--- WORK REQUEST ---
Which lines of the data contain the string "Senftenberg"? Show each of them.

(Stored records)
════════════════════

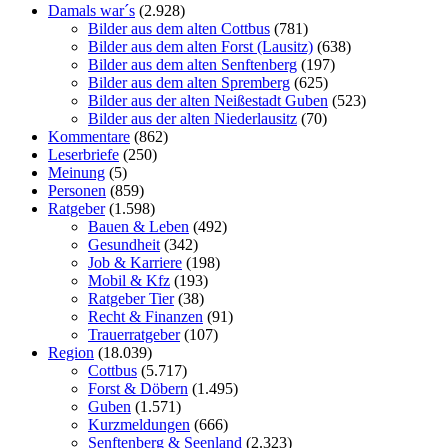
Damals war´s
(2.928)
Bilder aus dem alten Cottbus
(781)
Bilder aus dem alten Forst (Lausitz)
(638)
Bilder aus dem alten Senftenberg
(197)
Bilder aus dem alten Spremberg
(625)
Bilder aus der alten Neißestadt Guben
(523)
Bilder aus der alten Niederlausitz
(70)
Kommentare
(862)
Leserbriefe
(250)
Meinung
(5)
Personen
(859)
Ratgeber
(1.598)
Bauen & Leben
(492)
Gesundheit
(342)
Job & Karriere
(198)
Mobil & Kfz
(193)
Ratgeber Tier
(38)
Recht & Finanzen
(91)
Trauerratgeber
(107)
Region
(18.039)
Cottbus
(5.717)
Forst & Döbern
(1.495)
Guben
(1.571)
Kurzmeldungen
(666)
Senftenberg & Seenland
(2.323)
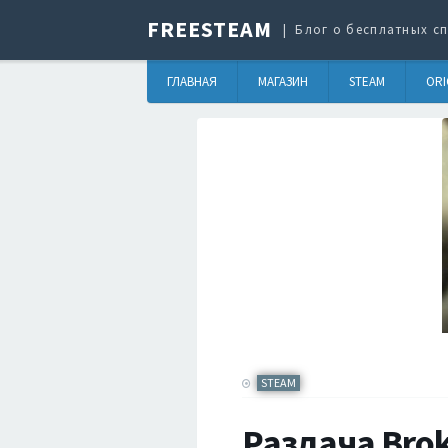
FREESTEAM
Блог о бесплатных сп
ГЛАВНАЯ
МАГАЗИН
STEAM
ORI
STEAM
Раздача Bro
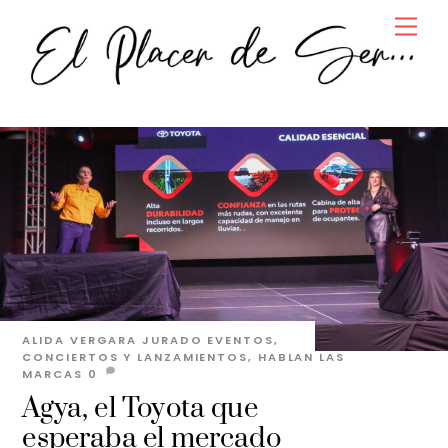
Skip
Men
to
content
ALIDA VERGARA JURADO
EVENTOS,
CONCIERTOS Y LANZAMIENTOS
,
HABLAN LAS
MARCAS
0
Agya, el Toyota que
esperaba el mercado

════════════════════

--- EXERCISE SOLUTION ---
Bilder aus dem alten Senftenberg
Senftenberg & Seenland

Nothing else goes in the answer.